- Description of the task
Your answer should reproduce every line of the material in which the word "apply" occurs.

- The data
- - - - -

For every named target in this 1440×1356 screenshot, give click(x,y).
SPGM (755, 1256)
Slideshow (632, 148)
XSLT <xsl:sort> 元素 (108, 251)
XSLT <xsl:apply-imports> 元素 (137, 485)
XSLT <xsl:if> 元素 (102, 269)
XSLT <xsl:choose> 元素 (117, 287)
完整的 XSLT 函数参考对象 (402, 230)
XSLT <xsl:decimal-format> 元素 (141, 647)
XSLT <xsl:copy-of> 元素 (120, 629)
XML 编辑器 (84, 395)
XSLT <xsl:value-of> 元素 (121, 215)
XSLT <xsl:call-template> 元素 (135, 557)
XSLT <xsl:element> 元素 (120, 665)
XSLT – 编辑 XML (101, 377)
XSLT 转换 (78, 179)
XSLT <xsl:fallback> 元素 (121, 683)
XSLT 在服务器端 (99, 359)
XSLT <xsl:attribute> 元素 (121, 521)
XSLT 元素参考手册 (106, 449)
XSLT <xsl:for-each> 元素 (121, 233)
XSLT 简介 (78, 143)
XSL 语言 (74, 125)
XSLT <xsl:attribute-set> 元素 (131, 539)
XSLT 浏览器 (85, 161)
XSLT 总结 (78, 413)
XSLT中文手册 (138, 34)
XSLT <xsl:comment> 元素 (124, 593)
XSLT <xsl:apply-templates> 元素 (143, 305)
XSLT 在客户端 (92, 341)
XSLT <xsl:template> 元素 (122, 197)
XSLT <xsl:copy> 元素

- - - - -

- Task result
XSLT <xsl:apply-imports> 元素 (137, 485)
XSLT <xsl:apply-templates> 元素 (143, 305)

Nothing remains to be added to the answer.